=== ASSIGNMENT ===
Please give back the listing below word for word, without the images.

--------------------------------

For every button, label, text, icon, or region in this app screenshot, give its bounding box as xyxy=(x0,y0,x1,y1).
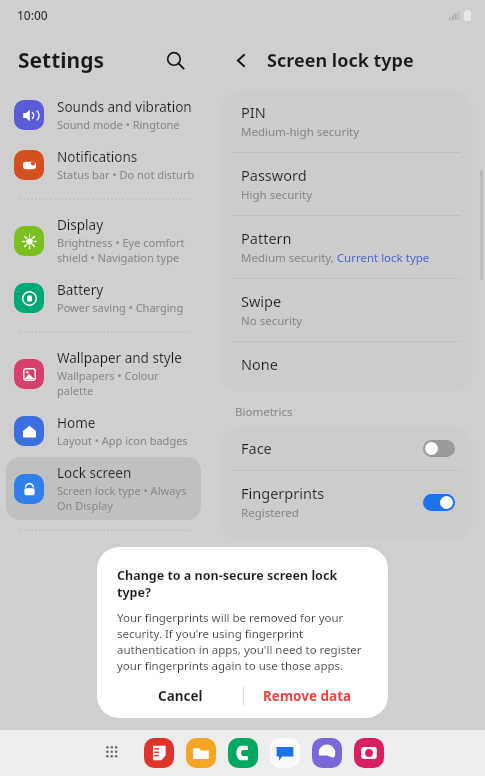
staticText: Pattern xyxy=(241,228,292,248)
staticText: Remove data xyxy=(263,687,352,705)
staticText: High security xyxy=(241,187,313,203)
button[interactable]: Pattern xyxy=(219,216,473,278)
staticText: Display xyxy=(57,216,104,234)
button[interactable]: Back xyxy=(223,42,259,78)
button[interactable]: Home xyxy=(6,407,201,455)
button[interactable]: Internet xyxy=(312,738,342,768)
button[interactable]: Apps xyxy=(96,736,130,770)
staticText: Swipe xyxy=(241,291,282,311)
button[interactable]: Wallpaper and style xyxy=(6,342,201,405)
staticText: No security xyxy=(241,313,303,329)
staticText: Layout • App icon badges xyxy=(57,433,188,448)
button[interactable]: None xyxy=(219,342,473,386)
staticText: Sound mode • Ringtone xyxy=(57,117,180,132)
staticText: Medium-high security xyxy=(241,124,360,140)
staticText: Your fingerprints will be removed for yo… xyxy=(117,610,370,674)
button[interactable]: PIN xyxy=(219,90,473,152)
button[interactable]: Password xyxy=(219,153,473,215)
button[interactable]: Notes xyxy=(144,738,174,768)
button[interactable]: Swipe xyxy=(219,279,473,341)
button[interactable]: Sounds and vibration xyxy=(6,91,201,139)
staticText: Registered xyxy=(241,505,299,521)
staticText: Brightness • Eye comfort shield • Naviga… xyxy=(57,235,195,265)
staticText: PIN xyxy=(241,102,266,122)
staticText: Fingerprints xyxy=(241,483,325,503)
staticText: Face xyxy=(241,438,272,458)
staticText: Medium security, Current lock type xyxy=(241,250,430,266)
staticText: Battery xyxy=(57,281,104,299)
button[interactable]: Lock screen xyxy=(6,457,201,520)
staticText: Screen lock type • Always On Display xyxy=(57,483,195,513)
staticText: Screen lock type xyxy=(267,48,414,73)
staticText: None xyxy=(241,354,278,374)
staticText: Biometrics xyxy=(235,404,293,420)
staticText: Home xyxy=(57,414,96,432)
button[interactable]: Messages xyxy=(270,738,300,768)
staticText: Wallpapers • Colour palette xyxy=(57,368,195,398)
button[interactable]: My Files xyxy=(186,738,216,768)
button[interactable]: Face xyxy=(219,426,473,470)
button[interactable]: Fingerprints xyxy=(219,471,473,533)
staticText: Status bar • Do not disturb xyxy=(57,167,195,182)
staticText: Sounds and vibration xyxy=(57,98,192,116)
staticText: Notifications xyxy=(57,148,138,166)
button[interactable]: Cancel xyxy=(117,674,243,718)
staticText: Power saving • Charging xyxy=(57,300,184,315)
button[interactable]: Battery xyxy=(6,274,201,322)
staticText: Cancel xyxy=(158,687,203,705)
button[interactable]: Search xyxy=(155,40,195,80)
staticText: Password xyxy=(241,165,307,185)
staticText: Change to a non-secure screen lock type? xyxy=(117,567,370,601)
button[interactable]: Display xyxy=(6,209,201,272)
staticText: 10:00 xyxy=(17,7,48,23)
button[interactable]: Phone xyxy=(228,738,258,768)
staticText: Lock screen xyxy=(57,464,132,482)
button[interactable]: Notifications xyxy=(6,141,201,189)
staticText: Wallpaper and style xyxy=(57,349,182,367)
button[interactable]: Camera xyxy=(354,738,384,768)
staticText: Settings xyxy=(18,46,105,75)
button[interactable]: Remove data xyxy=(244,674,370,718)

--------------------------------

=== EXERCISE ANSWER ===
For every button, label, text, icon, or region in this app screenshot, give its bounding box as xyxy=(x0,y0,x1,y1).
staticText: Pattern xyxy=(241,228,292,248)
staticText: Remove data xyxy=(263,687,352,705)
staticText: High security xyxy=(241,187,313,203)
button[interactable]: Pattern xyxy=(219,216,473,278)
staticText: Display xyxy=(57,216,104,234)
button[interactable]: Back xyxy=(223,42,259,78)
button[interactable]: Home xyxy=(6,407,201,455)
button[interactable]: Internet xyxy=(312,738,342,768)
button[interactable]: Apps xyxy=(96,736,130,770)
staticText: Swipe xyxy=(241,291,282,311)
button[interactable]: Wallpaper and style xyxy=(6,342,201,405)
staticText: No security xyxy=(241,313,303,329)
staticText: Layout • App icon badges xyxy=(57,433,188,448)
button[interactable]: None xyxy=(219,342,473,386)
staticText: Sound mode • Ringtone xyxy=(57,117,180,132)
staticText: Medium-high security xyxy=(241,124,360,140)
staticText: Your fingerprints will be removed for yo… xyxy=(117,610,370,674)
button[interactable]: PIN xyxy=(219,90,473,152)
button[interactable]: Password xyxy=(219,153,473,215)
button[interactable]: Notes xyxy=(144,738,174,768)
button[interactable]: Swipe xyxy=(219,279,473,341)
button[interactable]: Sounds and vibration xyxy=(6,91,201,139)
staticText: Registered xyxy=(241,505,299,521)
staticText: Brightness • Eye comfort shield • Naviga… xyxy=(57,235,195,265)
staticText: PIN xyxy=(241,102,266,122)
staticText: Fingerprints xyxy=(241,483,325,503)
staticText: Face xyxy=(241,438,272,458)
staticText: Medium security, Current lock type xyxy=(241,250,430,266)
staticText: Battery xyxy=(57,281,104,299)
button[interactable]: Lock screen xyxy=(6,457,201,520)
staticText: Screen lock type • Always On Display xyxy=(57,483,195,513)
staticText: Screen lock type xyxy=(267,48,414,73)
staticText: None xyxy=(241,354,278,374)
staticText: Biometrics xyxy=(235,404,293,420)
staticText: Home xyxy=(57,414,96,432)
button[interactable]: Messages xyxy=(270,738,300,768)
staticText: Wallpapers • Colour palette xyxy=(57,368,195,398)
button[interactable]: My Files xyxy=(186,738,216,768)
button[interactable]: Face xyxy=(219,426,473,470)
button[interactable]: Fingerprints xyxy=(219,471,473,533)
staticText: Status bar • Do not disturb xyxy=(57,167,195,182)
staticText: Sounds and vibration xyxy=(57,98,192,116)
staticText: Notifications xyxy=(57,148,138,166)
button[interactable]: Cancel xyxy=(117,674,243,718)
staticText: Power saving • Charging xyxy=(57,300,184,315)
button[interactable]: Battery xyxy=(6,274,201,322)
staticText: Cancel xyxy=(158,687,203,705)
button[interactable]: Search xyxy=(155,40,195,80)
staticText: Password xyxy=(241,165,307,185)
staticText: Change to a non-secure screen lock type? xyxy=(117,567,370,601)
button[interactable]: Display xyxy=(6,209,201,272)
staticText: 10:00 xyxy=(17,7,48,23)
button[interactable]: Phone xyxy=(228,738,258,768)
staticText: Lock screen xyxy=(57,464,132,482)
button[interactable]: Notifications xyxy=(6,141,201,189)
staticText: Wallpaper and style xyxy=(57,349,182,367)
button[interactable]: Camera xyxy=(354,738,384,768)
staticText: Settings xyxy=(18,46,105,75)
button[interactable]: Remove data xyxy=(244,674,370,718)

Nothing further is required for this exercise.